Le projet doit également viser la plus grande sobriété environnementale possible sur l’ensemble de son cycle de vie : valorisation des matériaux issus de la réhabilitation, réemploi, conception bioclimatique, maîtrise de l’impact carbone, décarbonation des usages, etc. Et ceci, s’accompagnant d’une labellisation énergie et matériaux pertinente, avec des objectifs réalistes. L’objectif partagé par l’ensemble du Conseil Syndical est clair : faire de la Tour Bretagne une opération exemplaire de réhabilitation environnementale. 

 

Refaire de la Tour un lieu de vie

Autant d’objectifs traduits en de multiples enjeux, déjà définis : création d’un socle commercial actif, maintien du stationnement et ouverture aux mobilités décarbonées et douces, ouverture d’un espace à vocation de tiers lieu ou d’incubateur, création d’un hôtel de 100 chambres, d’une offre de logements, et enfin création d’un roof top de 700 m² ouvert au public. 

 

Une silhouette emblématique

Si le cahier des charges établit des fondamentaux clairs, il laisse en revanche une certaine latitude aux candidats dans la forme de leur projet, puisqu’il sera possible de faire évoluer la silhouette de la Tour, avec une extension possible de 20 % de la surface plancher. 

 

8 architectes consultés 

8 agences, parmi les plus grands noms de l’architecture et des agences ayant déjà oeuvré sur des IGH, ont été sélectionnées pour concourir à cette consultation : 
- Atelier 2/3/4, 
- Architecture studio, 
- Christian de Portzamparc, 
- Dominique Perrault, 
- Hubert et Roy, 
- JBA+UMK, 
- Nouvelle AOM, 
- PCA Stream. 

Celles-ci ont pour mission de constituer leur groupement de maîtrise d’œuvre complet, incluant notamment les différents bureaux d’études nécessaires (environnement, structure, désamiantage, enveloppe du bâtiment, fluides…), ainsi qu’un ou des porteurs de projets pour la jauge "libre" d’à minima 1 000 m² dans les niveaux bas de la Tour (allant du rez-de-chaussée au 3e étage). Le projet consacré à la jauge "libre" devra répondre aux attentes d’usages collectifs, et/ou des modèles démonstrateurs des savoir-faire nantais et favorables, au moins pour partie, à des usages fondés sur un principe de solidarité et d'utilité sociale. 
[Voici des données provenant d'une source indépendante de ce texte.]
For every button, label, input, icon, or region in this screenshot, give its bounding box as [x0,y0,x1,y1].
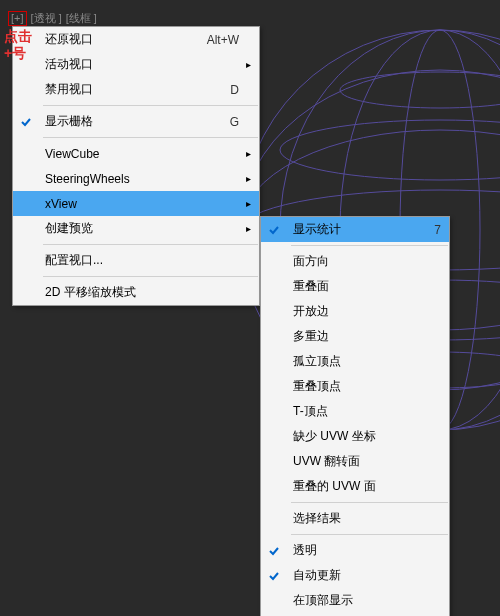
check-icon [20,116,32,128]
viewport-label-bar: [+] [透视 ] [线框 ] [8,11,97,26]
submenu-check-item[interactable]: 重叠顶点 [261,374,449,399]
menu-steeringwheels[interactable]: SteeringWheels ▸ [13,166,259,191]
menu-separator [43,137,258,138]
viewport-mode-label[interactable]: [线框 ] [66,11,97,26]
submenu-item-label: 孤立顶点 [287,353,441,370]
svg-point-4 [280,120,500,180]
menu-create-preview[interactable]: 创建预览 ▸ [13,216,259,241]
menu-separator [291,534,448,535]
check-icon [268,545,280,557]
viewport-plus-button[interactable]: [+] [8,11,27,26]
xview-submenu: 显示统计 7 面方向重叠面开放边多重边孤立顶点重叠顶点T-顶点缺少 UVW 坐标… [260,216,450,616]
tutorial-annotation: 点击 +号 [4,28,32,62]
menu-separator [43,105,258,106]
submenu-check-item[interactable]: 面方向 [261,249,449,274]
submenu-check-item[interactable]: 缺少 UVW 坐标 [261,424,449,449]
submenu-option-item[interactable]: 透明 [261,538,449,563]
submenu-check-item[interactable]: T-顶点 [261,399,449,424]
submenu-option-item[interactable]: 自动更新 [261,563,449,588]
menu-2d-pan-zoom[interactable]: 2D 平移缩放模式 [13,280,259,305]
submenu-check-item[interactable]: 重叠的 UVW 面 [261,474,449,499]
menu-disable-viewport[interactable]: 禁用视口 D [13,77,259,102]
submenu-item-label: UVW 翻转面 [287,453,441,470]
submenu-item-label: 透明 [287,542,441,559]
submenu-item-label: 重叠顶点 [287,378,441,395]
submenu-item-label: T-顶点 [287,403,441,420]
menu-configure-viewport[interactable]: 配置视口... [13,248,259,273]
menu-restore-viewport[interactable]: 还原视口 Alt+W [13,27,259,52]
menu-separator [43,276,258,277]
submenu-check-item[interactable]: 重叠面 [261,274,449,299]
submenu-show-stats[interactable]: 显示统计 7 [261,217,449,242]
submenu-check-item[interactable]: UVW 翻转面 [261,449,449,474]
menu-separator [43,244,258,245]
menu-show-grid[interactable]: 显示栅格 G [13,109,259,134]
submenu-item-label: 重叠面 [287,278,441,295]
submenu-item-label: 开放边 [287,303,441,320]
menu-separator [291,502,448,503]
submenu-check-item[interactable]: 多重边 [261,324,449,349]
submenu-select-results[interactable]: 选择结果 [261,506,449,531]
submenu-option-item[interactable]: 在顶部显示 [261,588,449,613]
submenu-item-label: 缺少 UVW 坐标 [287,428,441,445]
menu-active-viewport[interactable]: 活动视口 ▸ [13,52,259,77]
viewport-type-label[interactable]: [透视 ] [31,11,62,26]
submenu-item-label: 多重边 [287,328,441,345]
menu-viewcube[interactable]: ViewCube ▸ [13,141,259,166]
submenu-item-label: 面方向 [287,253,441,270]
check-icon [268,570,280,582]
submenu-item-label: 在顶部显示 [287,592,441,609]
svg-point-5 [340,72,500,108]
menu-separator [291,245,448,246]
check-icon [268,224,280,236]
menu-xview[interactable]: xView ▸ [13,191,259,216]
submenu-check-item[interactable]: 孤立顶点 [261,349,449,374]
submenu-item-label: 自动更新 [287,567,441,584]
submenu-check-item[interactable]: 开放边 [261,299,449,324]
submenu-item-label: 重叠的 UVW 面 [287,478,441,495]
viewport-context-menu: 还原视口 Alt+W 活动视口 ▸ 禁用视口 D 显示栅格 G ViewCube… [12,26,260,306]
À l’issue du 2e tour, qui verra les quatre agences finalistes dessiner et proposer un projet pour la Tour, un architecte mandataire lauréat sera désigné, courant septembre 2023. Le projet retenu fera ensuite l’objet d’une présentation à l’ensemble de la copropriété, dans le but de mettre au point et d’obtenir les autorisations d’urbanisme nécessaires. Une fois celles-ci obtenues, la mise en route du chantier pourra s’opérer, en vue de la transformation totale de la Tour Bretagne, ouverte à tous les usages de la ville, du logement et des activités, 50 ans après sa première inauguration.